Habitat Resources: Creating a Backyard Pond

Learn how to build a simple pond.
By Doug Inkley

A backyard pond can be just about as simple or complex as you want it to be. In fact, you can start out with a simple design, which I recommend, and then gradually make it as complex as you want. If you're just getting started, don't let the diagrams you've seen...kidney-shaped ponds lined with fancy rock, a fountain in the center, bi-level, etc., get the best of you. Just go out and dig a hole in the ground, pad it with sand (old carpet works very well too) to even out the rough spots and protect the liner, and then install the liner. When you've filled the liner with water, add a few plants from a local nursery and you're done. Oh yes, one more important thing, you'll have to spend lots of time watching all the critters.

If you want something a little more complex, that's quite easy too. Make the difficult job of digging the hole easier by spreading it out over a few weeks. If your soil is clayey like mine, spraying the excavation edges with water after each digging session will loosen it up for next time. If you're using a preformed liner, place it on the ground first to mark the shape you'll dig. With a PVC or rubber fabric liner, be sure not to dig the hole so large that there isn't enough liner to cover the hole and some distance back from the edge. It's a good idea to have flat areas - both on the bottom and on shelves that flank the sides. A good flat bottom area will offer you secure footing as you finish shaping and digging your pond. Dig your pond at least one foot and preferably 2-3 feet deep. Use the dirt you removed to contour and cover the edges of the liner. If your pond site yields lots of roots and rocks, digging will be harder and you'll need to make an extra effort in protecting that liner. Old carpet is ideal for covering jagged edges and poking root stubs. After you're sure your liner covers that hole well, the fun part begins. Turn on the hose, grab a soda and watch it fill.
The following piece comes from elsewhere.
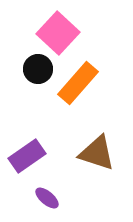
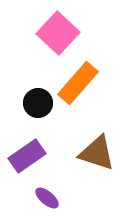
black circle: moved 34 px down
If you're like me, you want to attract frogs. The best way, the experts say, is to leave fish out of your pond. They'll eat most of the frog eggs and tadpoles. But, I like fish! Besides, you can have fish and some frogs, too, by creating lots of hiding and feeding cover for the frogs. I put some leaves and branches in my ponds. These provide cover as well as added nutrients and structure for small tadpole and frog foods to prosper. Piles of rocks, emerging as islands, and healthy emergent vegetation are also important as they provide emerging and perching places for frogs and for other pond life like dragonflies. Don't make the sides too steep as it will be very difficult for the frogs and other animals that may venture into the pond to escape. With many nooks and crannies, like in a natural pond, the frogs will have a chance. You can jumpstart your pond with frogs, if you'll pardon the pun. Contact a local nature center or resource agency and find out about tadpole relocation efforts that may already be underway. Ask if you can obtain some tadpoles for your pond. If you don't want to go to all that trouble, worry not as chances are the frogs will find their own way to your pond. As you can see, making a frog pond is simple. Yes, it takes some effort and time, but I found just creating it to be almost as much fun as enjoying it afterwards.